Called the office emergency hotline just to be sure, and lo and behold, the offices are open. So, I’m at the office (don’t tell them I’m typing this up). The roads were clear, though. It was funny.
The more level-headed are saying that whatever we get (if anything) will move in this afternoon.
Maybe I’ll get some excitement after all, but I kind of doubt it.
It’s been a while since the last time I wrote about where I’ve moved to, if I’ve written anything at all (can’t remember at the moment although it’s been talked about on Twitter and one-on-one for certain). So in the interests of either filling a gap in writing, or being redundant and amusing myself by talking about the same things again, here we go.

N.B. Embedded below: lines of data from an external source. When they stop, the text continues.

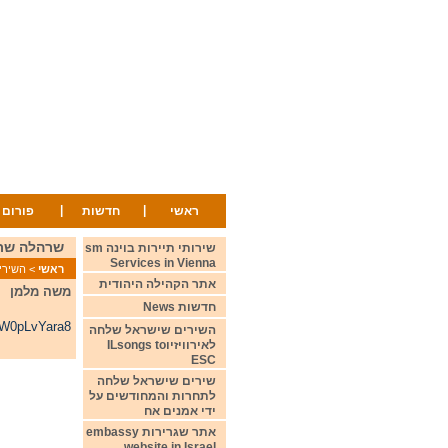
|
|
ראשי
חדשות
פורום
שרהלה שרון ולה
שירותי תיירות בוינה sm
Services in Vienna
ראשי
>
השירים ש
אתר הקהילה היהודית
משה מלמן
חדשות News
BW0pLvYara8
השירים שישראל שלחה
לאירוויזיוILsongs to
ESC
שירים שישראל שלחה
לתחרות והמחודשים על
ידי אמנים אח
אתר שגרירות embassy
website in Israel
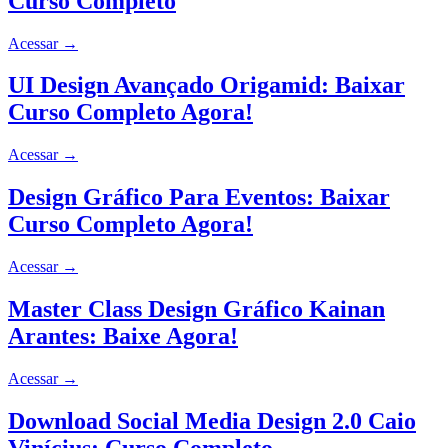
Curso Completo
Acessar
→
UI Design Avançado Origamid: Baixar
Curso Completo Agora!
Acessar
→
Design Gráfico Para Eventos: Baixar
Curso Completo Agora!
Acessar
→
Master Class Design Gráfico Kainan
Arantes: Baixe Agora!
Acessar
→
Download Social Media Design 2.0 Caio
Vinícius: Curso Completo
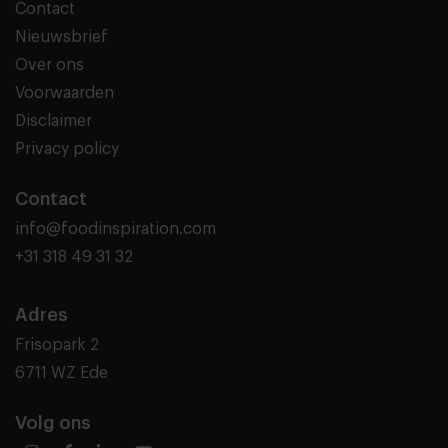
Contact
Nieuwsbrief
Over ons
Voorwaarden
Disclaimer
Privacy policy
Contact
info@foodinspiration.com
+31 318 49 31 32
Adres
Frisopark 2
6711 WZ Ede
Volg ons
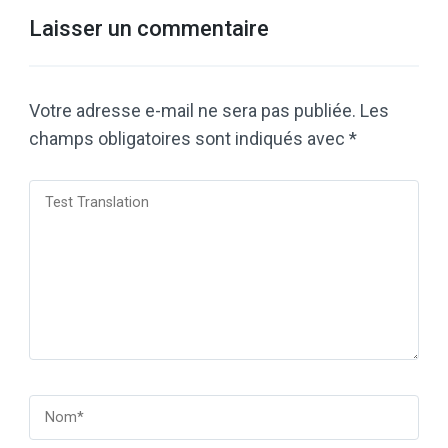
Laisser un commentaire
Votre adresse e-mail ne sera pas publiée.
Les
champs obligatoires sont indiqués avec
*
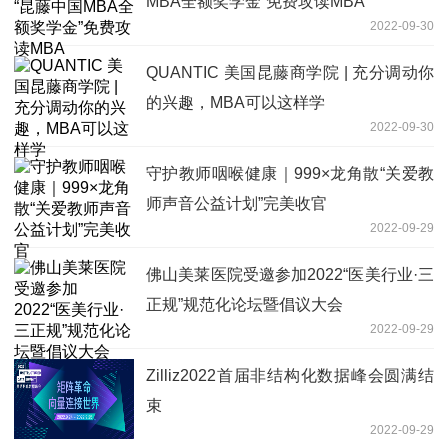
MBA全额奖学金”免费攻读MBA
2022-09-30
QUANTIC 美国昆藤商学院 | 充分调动你
的兴趣，MBA可以这样学
2022-09-30
守护教师咽喉健康｜999×龙角散“关爱教
师声音公益计划”完美收官
2022-09-29
佛山美莱医院受邀参加2022“医美行业·三
正规”规范化论坛暨倡议大会
2022-09-29
Zilliz2022首届非结构化数据峰会圆满结
束
2022-09-29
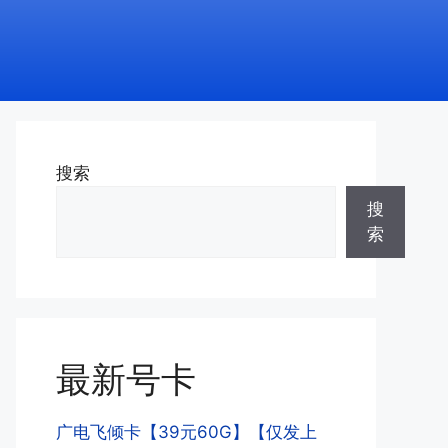
搜索
搜
索
最新号卡
广电飞倾卡【39元60G】【仅发上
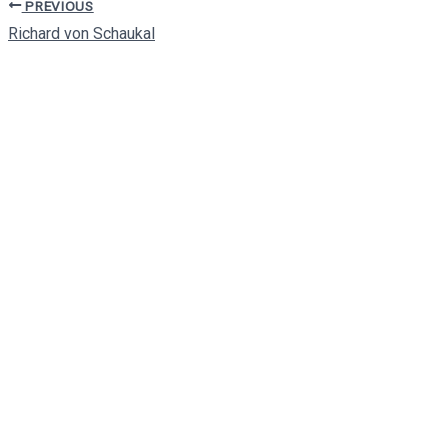
PREVIOUS
Richard von Schaukal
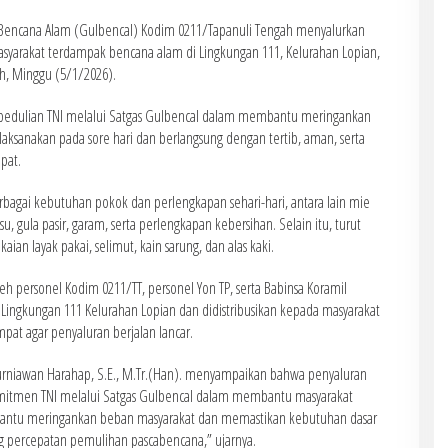
Bencana Alam (Gulbencal) Kodim 0211/Tapanuli Tengah menyalurkan
syarakat terdampak bencana alam di Lingkungan 111, Kelurahan Lopian,
h, Minggu (5/1/2026).
epedulian TNI melalui Satgas Gulbencal dalam membantu meringankan
aksanakan pada sore hari dan berlangsung dengan tertib, aman, serta
pat.
rbagai kebutuhan pokok dan perlengkapan sehari-hari, antara lain mie
su, gula pasir, garam, serta perlengkapan kebersihan. Selain itu, turut
ian layak pakai, selimut, kain sarung, dan alas kaki.
eh personel Kodim 0211/TT, personel Yon TP, serta Babinsa Koramil
 Lingkungan 111 Kelurahan Lopian dan didistribusikan kepada masyarakat
at agar penyaluran berjalan lancar.
 Kurniawan Harahap, S.E., M.Tr.(Han). menyampaikan bahwa penyaluran
komitmen TNI melalui Satgas Gulbencal dalam membantu masyarakat
antu meringankan beban masyarakat dan memastikan kebutuhan dasar
g percepatan pemulihan pascabencana,” ujarnya.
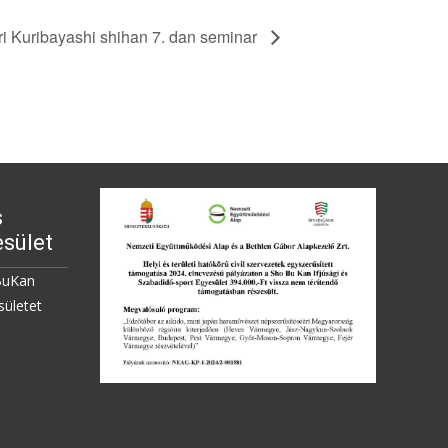
i Kuribayashi shihan 7. dan seminar
s
sület
BuKan
sületet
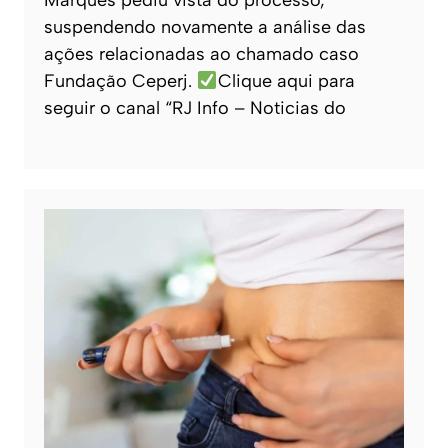
suspendendo novamente a análise das
ações relacionadas ao chamado caso
Fundação Ceperj.
Clique aqui para
seguir o canal “RJ Info – Noticias do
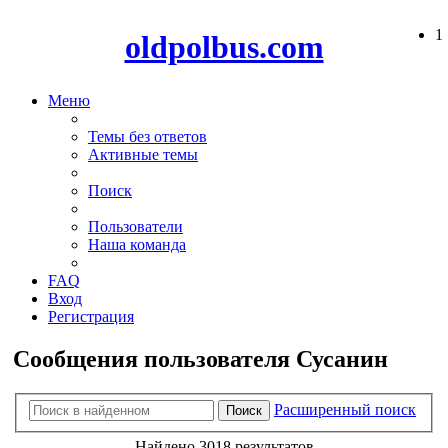
1
oldpolbus.com
Меню
Темы без ответов
Активные темы
Поиск
Пользователи
Наша команда
FAQ
Вход
Регистрация
Сообщения пользователя Сусанин
Расширенный поиск
Поиск
Найдено 3018 результатов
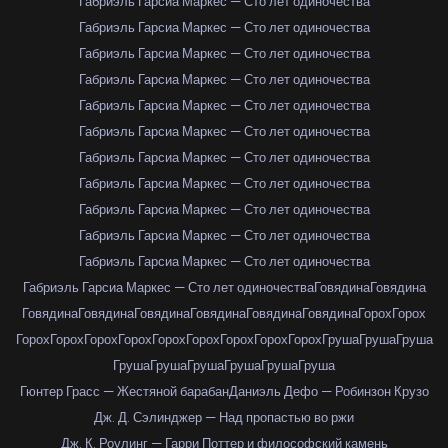
Габриэль Гарсиа Маркес — Сто лет одиночества
Габриэль Гарсиа Маркес — Сто лет одиночества
Габриэль Гарсиа Маркес — Сто лет одиночества
Габриэль Гарсиа Маркес — Сто лет одиночества
Габриэль Гарсиа Маркес — Сто лет одиночества
Габриэль Гарсиа Маркес — Сто лет одиночества
Габриэль Гарсиа Маркес — Сто лет одиночества
Габриэль Гарсиа Маркес — Сто лет одиночества
Габриэль Гарсиа Маркес — Сто лет одиночества
Габриэль Гарсиа Маркес — Сто лет одиночества
Габриэль Гарсиа Маркес — Сто лет одиночества
Габриэль Гарсиа Маркес — Сто лет одиночества
Говядина
Говядина
Говядина
Говядина
Говядина
Говядина
Говядина
Говядина
Горох
Горох
Горох
Горох
Горох
Горох
Горох
Горох
Горох
Горох
Горох
Груша
Груша
Груша
Груша
Груша
Груша
Груша
Груша
Груша
Гюнтер Грасс — Жестяной барабан
Даниэль Дефо — Робинзон Крузо
Дж. Д. Сэлинджер — Над пропастью во ржи
Дж. К. Роулинг — Гарри Поттер и философский камень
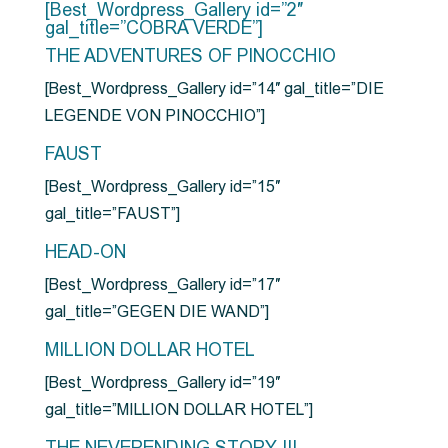
[Best_Wordpress_Gallery id=”2″
gal_title=”COBRA VERDE”]
THE ADVENTURES OF PINOCCHIO
[Best_Wordpress_Gallery id=”14″ gal_title=”DIE
LEGENDE VON PINOCCHIO”]
FAUST
[Best_Wordpress_Gallery id=”15″
gal_title=”FAUST”]
HEAD-ON
[Best_Wordpress_Gallery id=”17″
gal_title=”GEGEN DIE WAND”]
MILLION DOLLAR HOTEL
[Best_Wordpress_Gallery id=”19″
gal_title=”MILLION DOLLAR HOTEL”]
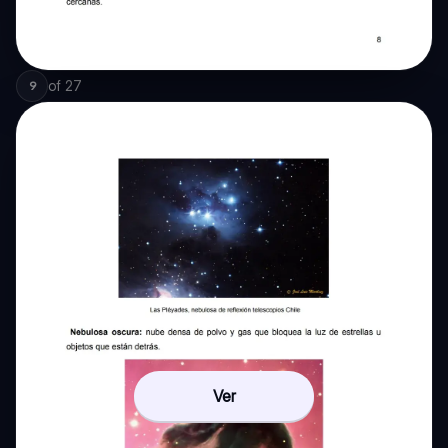
of
27
9
Ver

Houstonians are, as a rule, ruder than people in South Carolina. I’m not sure why that is. Could come from everyone having to live so close together.
I have yet to find an Asian restaurant that understands the concept of sweet tea.
Traffic lights mean nothing. Neither do the lanes painted onto the road.
Many I’ve run across don’t seem to realize there is a world outside Texas. (Is this a problem endemic to Texas?)
The lack of income tax is more than compensated for by the higher sales tax and cost of living.
So far I haven’t said anything positive about Houston, and it’s a policy of mine to at least try to find something positive to say when I have a list of negatives, to at least pretend to have balance.
Unfortunately I can’t think of anything worth liking about this place. My plan from the beginning was to be here short-term, but it may end up being shorter-term than even I anticipated.